Investor levels still below where APRA stepped in at 46% in 2015

7. Unemployment

ABS (data published 16 June 2022)

May

  1. Unemployment rate remained 3.9%
    1. Reductions in unemployment in VIC, QLD
  2. Underemployment rate decreased to 5.7% after 6.1% in April
    1. Reductions in NSW, VIC, SA, WA, TAS, NT, ACT
  3. Participation rate increased to 66.7% after 66.3% in April
    1. Increases in NSW, QLD, SA, WA, TAS, NT

8. RBA announcement

At its meeting, the Board decided to:

  • Increase the cash rate target by 50 basis points to 1.35 per cent.
  • It also increased the interest rate on Exchange Settlement balances by 50 basis points to 1.25 per cent.

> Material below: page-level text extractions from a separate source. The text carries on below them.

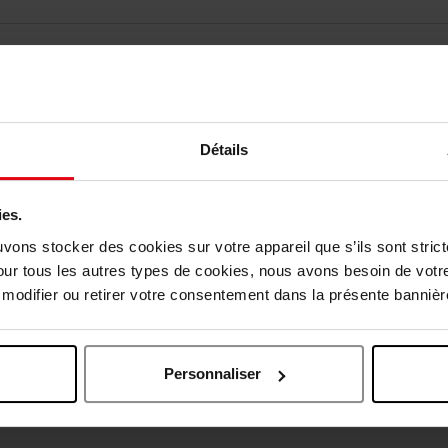
Détails
ies.
uvons stocker des cookies sur votre appareil que s’ils sont stri
vis des clients
our tous les autres types de cookies, nous avons besoin de votr
odifier ou retirer votre consentement dans la présente bannière
Oublié quelque chose ?
Personnaliser
Exclusivité Web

Australia’s economy dominated by variable rates

  1. Australia’s economy is highly sensitive to rate increases
  2. Dominated more than any other by a preponderance of variable-rate, rather than fixed-rate,
  3. A prudent policymaker would be gradually lifting the cash rate in standard, 25-basis-point increments every month and “nowcasting” the real-time data flows to assess the impact.
  4. That might get you to 2.5 per cent, or you might have to stop well short of that mark.

Historical rate increases

  1. If RBA raises rates by 50bps next month, rates will have risen by 175 bps in a period of three months
  2. The last time this happened was in 1994 when the level of the RBA’s cash rate was about five times higher than its starting point this year (the proportional change in interest repayments was, therefore, a lot less).
  3. And in 1994, the household debt-to-income ratio was only 44 per cent of its current level.
  4. Put simply, Australians were a lot less sensitive to interest rate changes 28 years ago.

Inflation

  1. Inflation is forecast to peak later this year and then decline back towards the 2–3per cent range next year.
  2. As global supply-side problems continue to ease and commodity prices stabilise, even if at a high level, inflation is expected to moderate.
  3. Higher interest rates will also help establish a more sustainable balance between the demand for and the supply of goods and services.